Need help comparing two execution plans

  • Hi all,

    We're testing an upgrade from SQL 2005 to SQL 2008 R2 in our data warehouse environment. I've run into an interesting situation with a change in behavior to one query, and I'm looking for advice on how to interpret this.

    Here's the scenario: this is an insert query which populates a fact table from a staging table, replacing natural keys with surrogate keys from a set of dimension tables along the way. The query is somewhat complex due to the number of joins, but the structure is pretty simple. The source staging table has 268,628,160 rows and is about 40 GB in size. The joins to the dimension table are all outer joins, so after the insert completes, the destination fact table also has 268,628,160 rows. The fact table is much wider than the source staging table, and is about 130 GB in size.

    The tables, indexes, data, and code are identical between the SQL 2005 and SQL 2008 systems. However, we're seeing a massive increase in tempdb utilization on the new SQL 2008 server. On the old SQL 2005 server, this insert statement doesn't consume more than about 50 GB space. (It may actually be less than that -- 50 GB is simply the size of the autogrowing tempdb database on that server.) On the SQL 2008 server, this insert statement consumes about 300 GB of temp space. That's the size of our tempdb drive, so you can guess how we found this problem. 😉

    I've attached the two query plans. They're not identical (unsurprisingly), but they're pretty close in structure. The major changes seem to be simply the order in which SQL is choosing to apply the joins. However, there are two things that caught my eye.

    1) The SQL 2008 plan begins with the correct Estimated Number of Rows of 268 million, but partway through the plan, a hash match bumps up the estimate to 355 million, and that incorrect estimate remains through the final insert operator. The SQL 2005 plan has the correct estimate of 268 million from start to finish.

    2) Under SQL 2005, the Table Insert operation at the end of the plan is only 3% of the overall cost. In the SQL 2008 plan, that operation accounts for 85% of the cost.

    Nearly every table joined in this query is truncated and rebuilt as part of the ETL process, so I can confirm that the statistics are brand new on every table in both systems.
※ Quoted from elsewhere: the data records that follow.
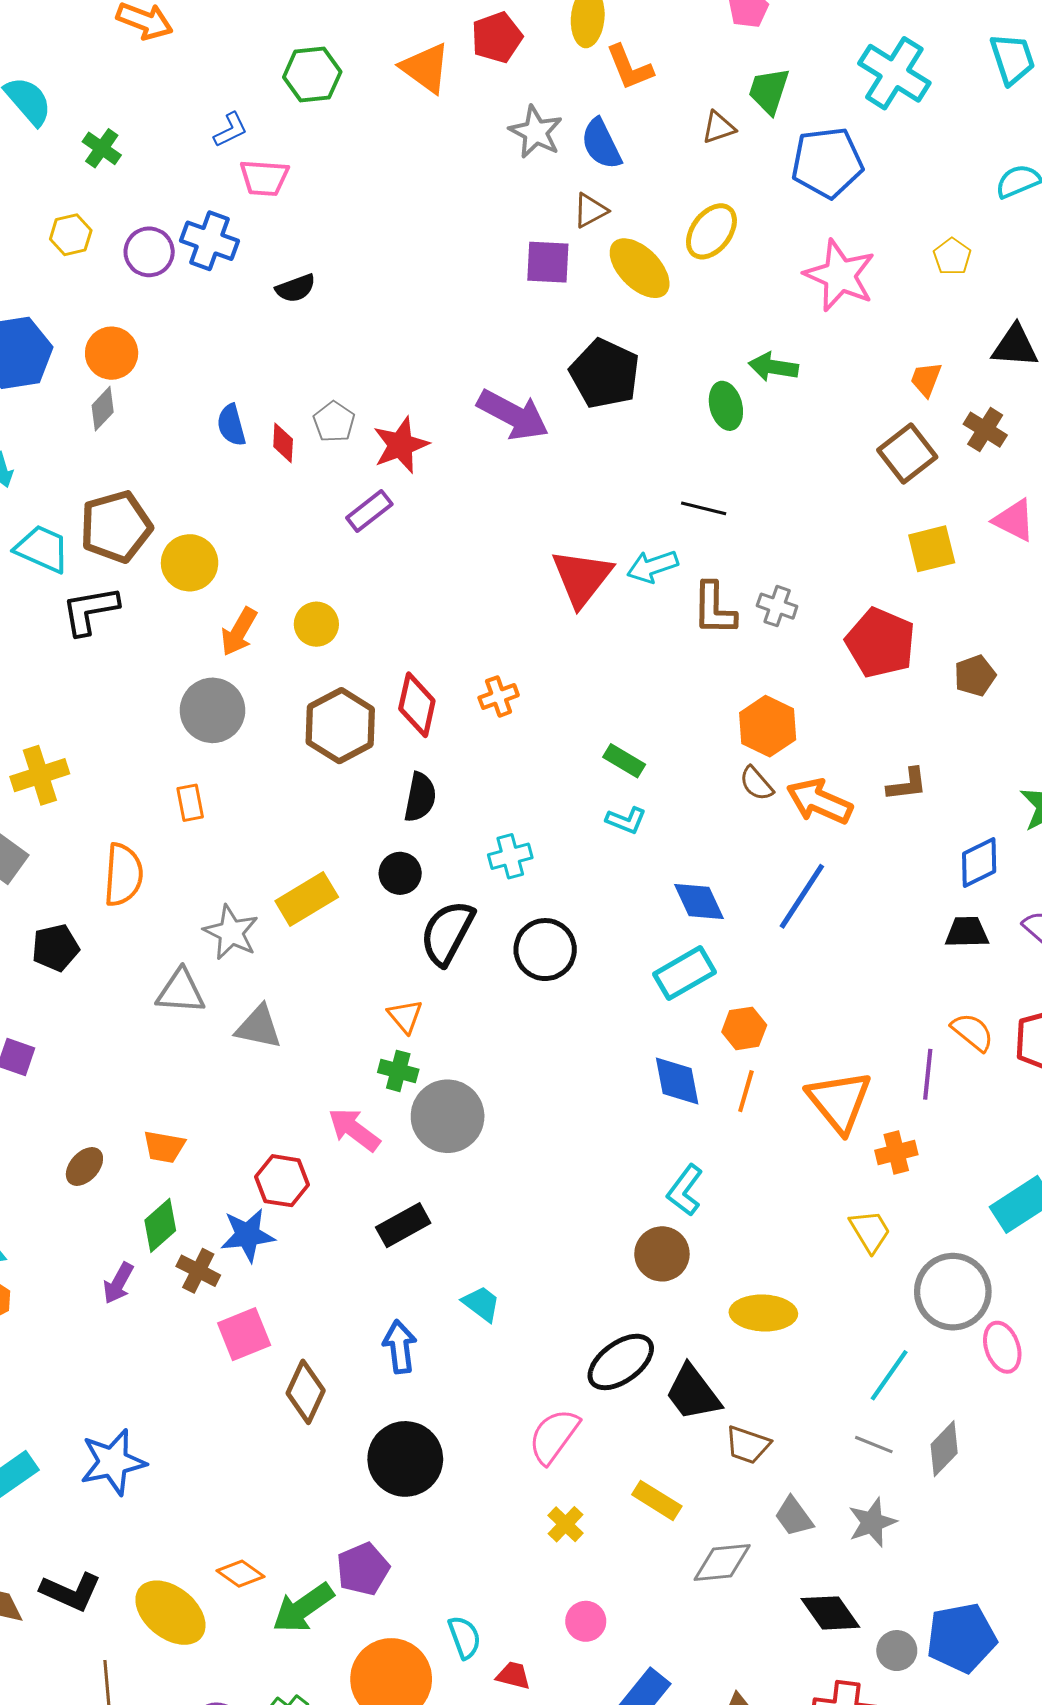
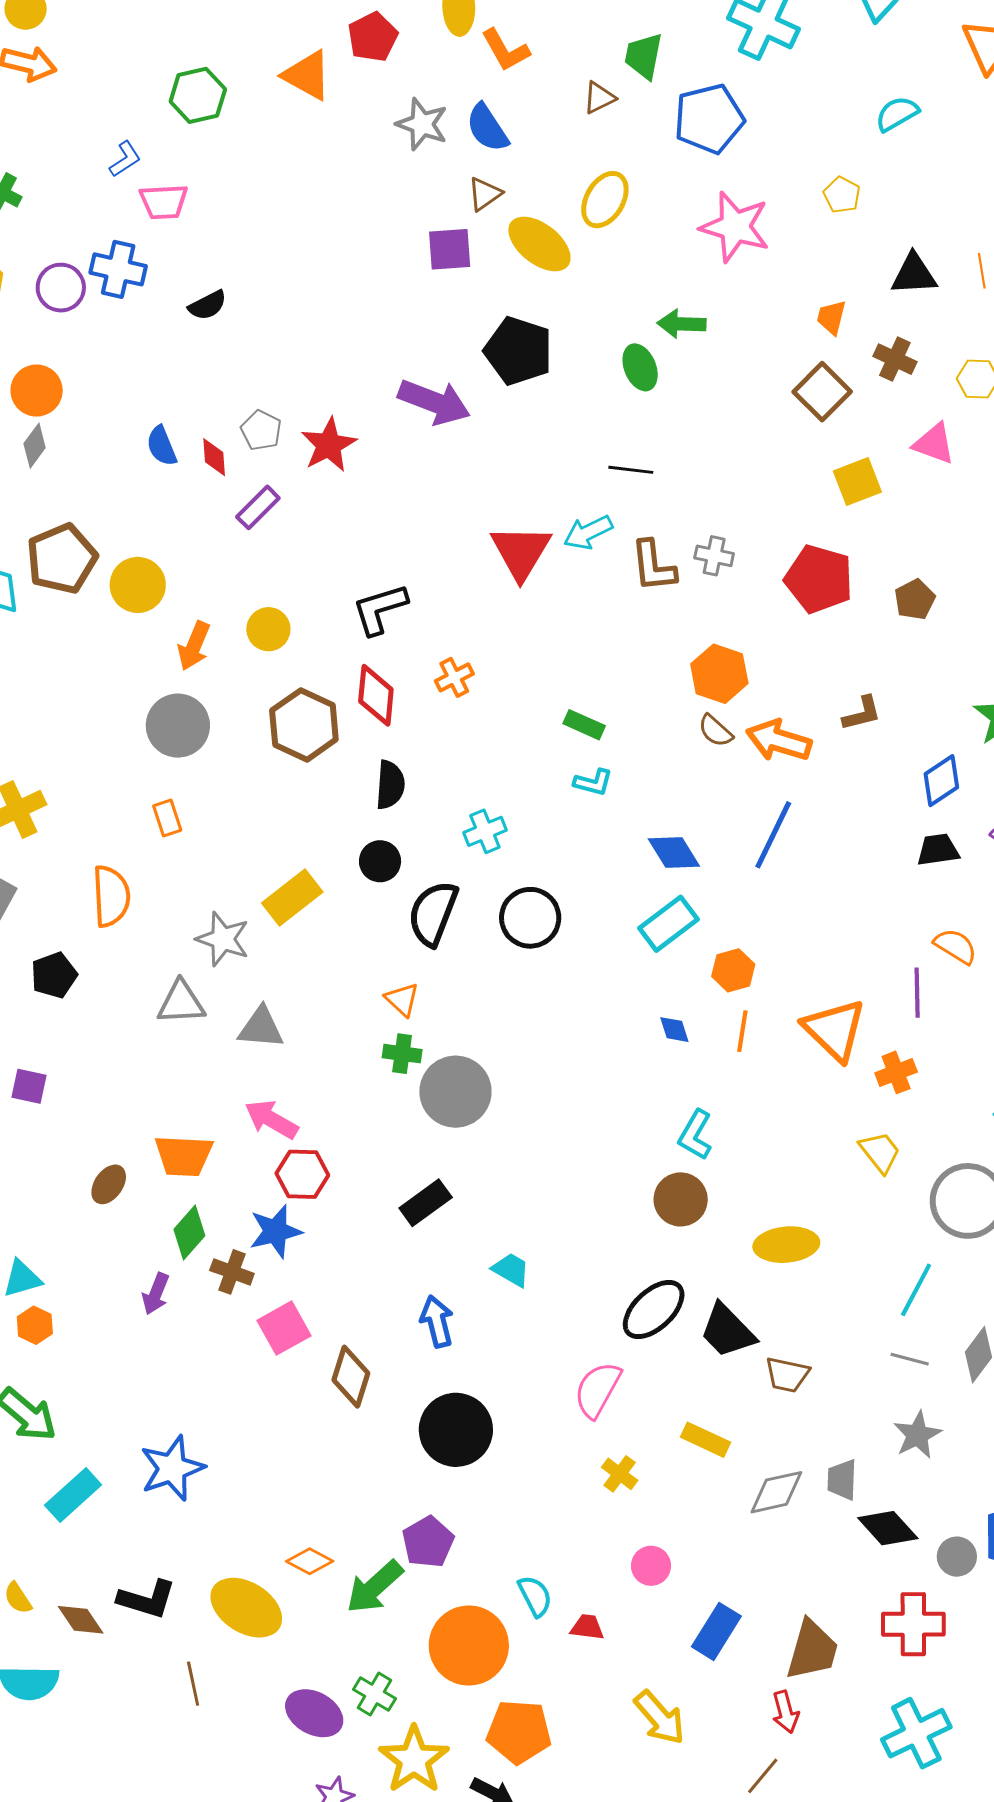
purple rectangle: (369, 511) -> (258, 507), moved
black L-shape: (90, 611) -> (380, 609), moved
blue diamond: (677, 1081) -> (674, 1030), size x0.6
pink arrow: (354, 1130) -> (271, 1119), moved
orange trapezoid: (164, 1147) -> (184, 1156), size x1.4
gray trapezoid: (794, 1517) -> (842, 1480), moved, turned 45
DBCC SHOW_STATISTICS even shows very similar heuristics for the columns I've analyzed, which I'd expect, given that the data is the same.

    What might account for this massive difference in tempdb utilization? Could these execution plan differences be related, or are they red herrings? The hardware is completely different between the two environments, but the SQL 2008 server is superior in every way -- double the memory, double the processors, newer hardware, better SAN, etc.

    Any help or ideas will be much appreciated -- thanks in advance!

  • First question, after the upgrade, did you manually update all the statistics. Further, did you update them with a full scan? Statistcs are stored differently from one version to the next. You can wait for auto updates to fix them or you can update them yourself. Second, the ANSI settings are different between these two plans. That could lead to some of the differences you're experiencing. Possibly not, but it's there.

    Basically, we're looking at moving everything. Every operator to access the data on both plans is a scan. I'd be hard-pressed to suggest how to tune the query. What's causing the differences? I'd first suggest statistics. After that, the optimizer changes from one version to the next. Some queries that behaved well enough in the old version will no longer behave well because of those changes. You might be hitting that case. But to really fix it, maybe find a way to break down the load process into smaller steps so that the query can actually be optimized.

    "The credit belongs to the man who is actually in the arena, whose face is marred by dust and sweat and blood"
    - Theodore Roosevelt

    Author of:
    SQL Server Execution Plans
    SQL Server Query Performance Tuning

  • Mr. Fritchey! Thank you sincerely for your reply. I'm honored -- your execution plan e-book has been my go-to reference on this stuff for years. 🙂

    I updated all the statistics with fullscan this morning, but it doesn't seem to have altered the execution plan. On the new system, the estimated row count is still changing mid-plan. That's confusing the heck out of me. Could that incorrect estimated row count be caused by anything other than statistics?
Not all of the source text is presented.